In those cases of rapid growth, one always wonder if we are witnessing some sort of transient, an accidental bump or some sorts of asymptotics i.e. a real "law". Thanks to the Nanopore technology featured in a real test this year (2012), it looks like the growth rate of the Genomics law is bound to remain larger than Moore's law for a while longer.  This fact translates into, for instance, the fact that data generated by genomics will overwhelm data currently produced by imaging CMOS (to give an idea of the growth of images and videos, YouTube recently stated that 72 hours of videos were uploaded to YouTube every minute  ). While it took 14 years to go from one prototype to 1 billion units generated large amount of data in the CMOS example. It may take a shorter time span for this genomics  technology to be an integral part of the medical profession and be part of our everyday life through synthetic biology.

It is stunning and somehow seems ludicrous to think of such a rapid integration of genomics into medicine.  Indeed, one wonders how can something like this be that fast ? I have two examples

  • The first is anecdotal: Elaine Mardis, a researcher performing sequencing, has to change her presentation slides every fifteen days (she says so in this video). I have never heard somebody in the science and technology making such a statement, even off-hand.
"....Interpreting the Human Genome
In all, human DNA contains about 3 billion “base pairs,” or rungs of the staircase. The goal of the Human Genome Project was to list all of them in order. Unfortunately, chemists can sequence only a few hundred base pairs at a time. To sequence the whole genome, scientists had to chop it into millions of shorter pieces, sequence those pieces, and reassemble them. "
[Emphasis added ]
If the Nanopore technology results hold, most of these algorithms for sequencing will become effectively useless (for sequencing) as the DNA is chopped off in larger fragments than current sequencing technology and hence can easily be put back together...

In summary, in this first part of this piece on predicting the future I described two technological steamrollers that will shape our technology landscape for the next 18 years. In part 2, I will describe  the type of algorithms that will help us make sense of this tsunami of data being generated as a result of these two technologies.
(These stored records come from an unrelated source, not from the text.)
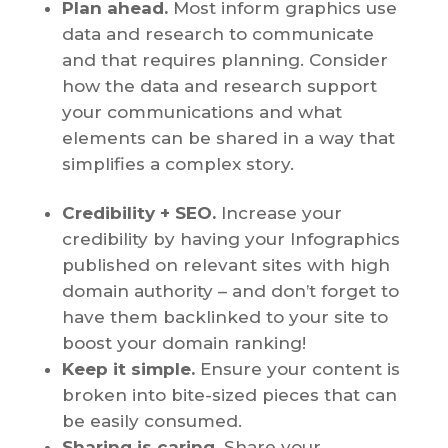
Plan ahead.
Most inform graphics use
data and research to communicate
and that requires planning. Consider
how the data and research support
your communications and what
elements can be shared in a way that
simplifies a complex story.
Credibility + SEO.
Increase your
credibility by having your Infographics
published on relevant sites with high
domain authority – and don’t forget to
have them backlinked to your site to
boost your domain ranking!
Keep it simple.
Ensure your content is
broken into bite-sized pieces that can
be easily consumed.
Sharing is caring.
Share your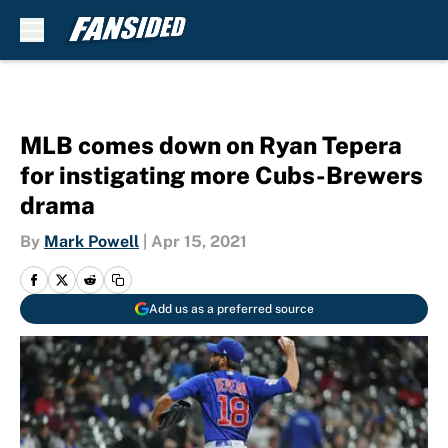
Skip to main content
MLB comes down on Ryan Tepera
for instigating more Cubs-Brewers
drama
By
Mark Powell
|
Apr 15, 2021
Add us as a preferred source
I will then try to translate this into what it will mean on August 25th, 2030. Stay Tuned. 

1 comment:

Tony Mach said...

Faster growth than Moore's? I find that impressive and I haven't seen this type of comparison yet – thanks for that!

While the genotype is surely a big "stepping stone" – especially bringing it price-wise out of research and into the realm of clinical application – and will have some major positive influence to medicine ("personal medicine"), the genotype is "static". What is truly ground breaking is the next application that follows from this, namely (RNA) gene expression technology, which can take a look at the "dynamic" situation in a human body.

Taking the gigantic amount of information from gene expression and making sense of it will be a daunting task.

A problem I see for (static) genotyping is with "small" sample sizes there turn up false positive results. A good grasp of statistical analysis plus a "sense of reality" (a understanding of the plausibility of pathological pathways) will be needed.

Plus, I expect that there will be some "paradoxes" that will have to lead to a hand full of long held believes in medical science that will be overturned.